Joe works in a maze. Unfortunately, portions of the maze have caught on fire, and the owner of the maze neglected to create a fire escape plan. Help Joe escape the maze.
Given Joe’s location in the maze and which squares of the maze are on fire, you must determine whether Joe can exit the maze before the fire reaches him, and how fast he can do it.
Joe and the fire each move one square per minute, vertically or horizontally (not diagonally). The fire spreads all four directions from each square that is on fire. Joe may exit the maze from any square that borders the edge of the maze. Neither Joe nor the fire may enter a square that is occupied by a wall.
Input
The first line of input contains a single integer, the number of test cases to follow. The first line of each test case contains the two integers R and C, separated by spaces, with 1 ≤ R, C ≤ 1000. The following R lines of the test case each contain one row of the maze. Each of these lines contains exactly C characters, and each of these characters is one of:
• #, a wall
• ., a passable square
• J, Joe’s initial position in the maze, which is a passable square
• F, a square that is on fire
There will be exactly one J in each test case.
Output
For each test case, output a single line containing ‘IMPOSSIBLE’ if Joe cannot exit the maze before the fire reaches him, or an integer giving the earliest time Joe can safely exit the maze, in minutes.
Sample Input
2
4 4
####
#JF#
#..#
#..#
3 3
###
#J.
#.F
Sample Output
3
IMPOSSIBLE
题意:Joe在一个迷宫里,迷宫有的地方是着火的,火是会蔓延,Joe和火都只能上下左右移动,Joe到达迷宫边界就已经算成功,求最短步数
思路:迷宫!!bfs!!迷宫的不可通行的地方是在实时更新的,麻烦的点就在这。
我看了参考了一下网上的,创建一个二维数组来存火到达某位置的最短时间是多少,然后人再bfs的时候进行判断。

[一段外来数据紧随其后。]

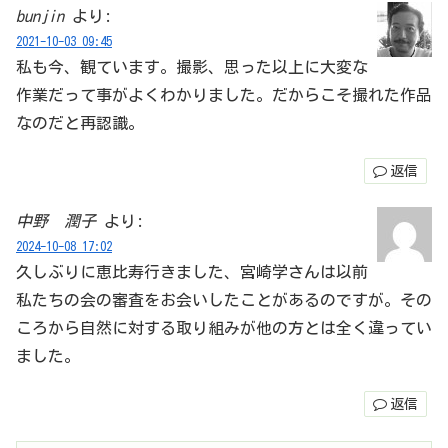
bunjin
より:
2021-10-03 09:45
私も今、観ています。撮影、思った以上に大変な
作業だって事がよくわかりました。だからこそ撮れた作品
なのだと再認識。
返信
中野 潤子
より:
2024-10-08 17:02
久しぶりに恵比寿行きました、宮崎学さんは以前
私たちの会の審査をお会いしたことがあるのですが。その
ころから自然に対する取り組みが他の方とは全く違ってい
ました。
返信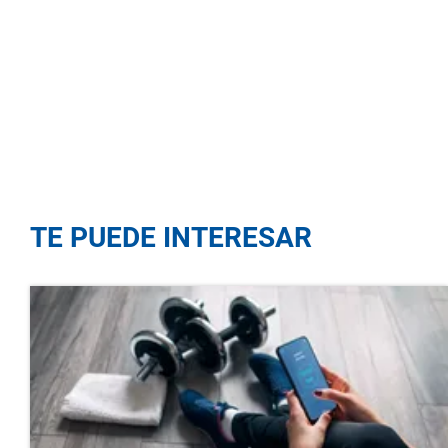
TE PUEDE INTERESAR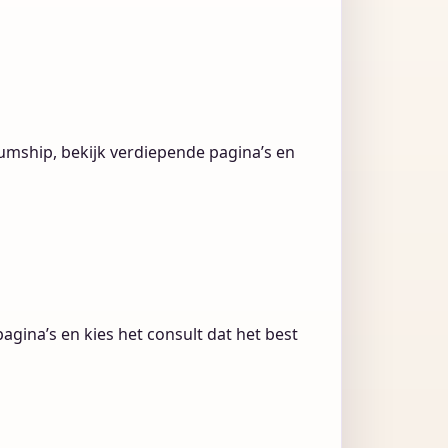
mship, bekijk verdiepende pagina’s en
gina’s en kies het consult dat het best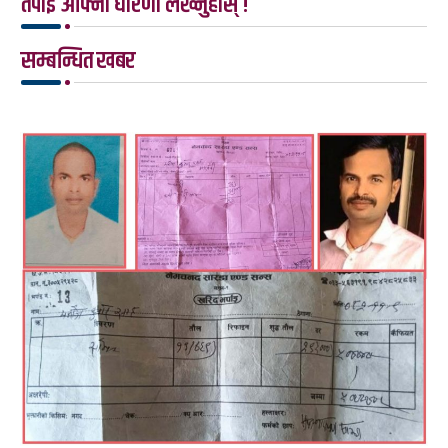
तपाई आफ्नो धारणा लेख्नुहोस् !
सम्बन्धित खबर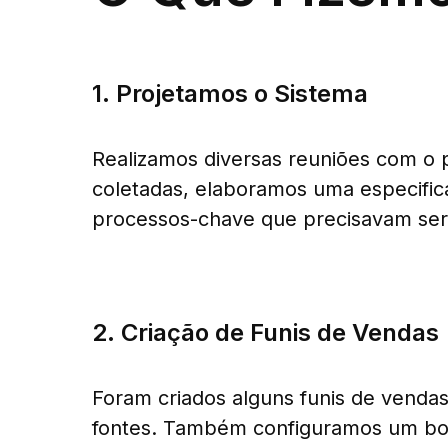
1. Projetamos o Sistema
Realizamos diversas reuniões com o 
coletadas, elaboramos uma especifica
processos-chave que precisavam ser
2. Criação de Funis de Vendas
Foram criados alguns funis de vendas
fontes. Também configuramos um bot pa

看代码
#include<iostream>
#include<string.h>
#include<vector>
#include<queue>
#include<cstring>
using namespace std;
int n,m,a,b;
char Map[1010][1010];//地图
bool vis[1010][1010];//人是否走过
int dx[] = {-1,1,0,0},dy[] = {0,0,-1,1};//上下左右
int df[1010][1010];//记录火到达每个可到达的地方所需要的时间 初始值为-1
struct que
{
int x,y,t;
que(int xx,int yy,int tt):x(xx),y(yy),t(tt){}
};
bool check(int x,int y)
{
if(x<0||x>=n||y<0||y>=m) return false;//越界
if(Map[x][y]=='F'||Map[x][y]=='#') return false;//火或者墙
return true;
}
void bfs_f()
{
queue<que> q;
for(int i=0;i<n;i++)
{
for(int j=0;j<m;j++)
{
if(Map[i][j]=='F')//先把火的位置压入队列
{
df[i][j] = 0;//到原地记为0
q.push(que(i,j,0));
}
}
}
while(!q.empty())
{
que u = q.front();
q.pop();
for(int i=0;i<4;i++)
{
int xx = u.x+dx[i];
int yy = u.y+dy[i];
if(!check(xx,yy)||df[xx][yy]!=-1) continue;//非法
df[xx][yy] = u.t+1;
q.push(que(xx,yy,df[xx][yy]));
}
}
}
void bfs()
{
queue<que> q;
q.push(que(a,b,0));
vis[a][b] = true;
while(!q.empty())
{
que u = q.front();
q.pop();
if(u.x==0||u.x==n-1||u.y==0||u.y==m-1)//到达边界
{
printf("%d\n",u.t+1);
return;
}
for(int i=0;i<4;i++)
{
int xx = u.x+dx[i];
int yy = u.y+dy[i];
if(!check(xx,yy)||vis[xx][yy]) continue;//非法
if(u.t+1>=df[xx][yy]&&df[xx][yy]!=-1) continue;//df[xx][yy]==-1是火不能到达的地方,就是这个地方卡了很久很久,具体原因看文章最下面
vis[xx][yy] = true;
q.push(que(xx,yy,u.t+1));
}
}
printf("IMPOSSIBLE\n");
}
int main()
{
int t;
cin>>t;
while(t--)
{
cin>>n>>m;
memset(vis,false,sizeof(vis));
memset(df,-1,sizeof(df));//初始化
for(int i=0;i<n;i++)
{
scanf("%s",Map[i]);
for(int j=0;j<m;j++)
{
if(Map[i][j]=='J')//记录起点
{
a = i;
b = j;
}
}
}
bfs_f();//先对火bfs,把火到达每个能到达的地方的最短时间求出
bfs();//人bfs
}
return 0;
}